**WORK REQUEST**
Restate each entry below exactly; pictures stay out of the copy.

**MATERIAL PROVIDED**
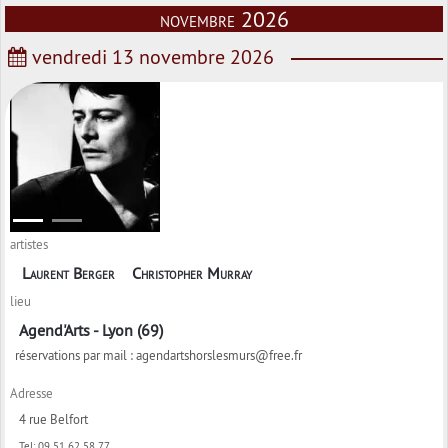
novembre 2026
vendredi 13 novembre 2026
artistes
Laurent Berger
Christopher Murray
lieu
Agend'Arts - Lyon (69)
réservations par mail : agendartshorslesmurs@free.fr
Adresse
4 rue Belfort
Tel:
09 51 62 58 77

**REPLY TO THE EXERCISE**
novembre 2026
vendredi 13 novembre 2026
artistes
Laurent Berger
Christopher Murray
lieu
Agend'Arts - Lyon (69)
réservations par mail : agendartshorslesmurs@free.fr
Adresse
4 rue Belfort
Tel:
09 51 62 58 77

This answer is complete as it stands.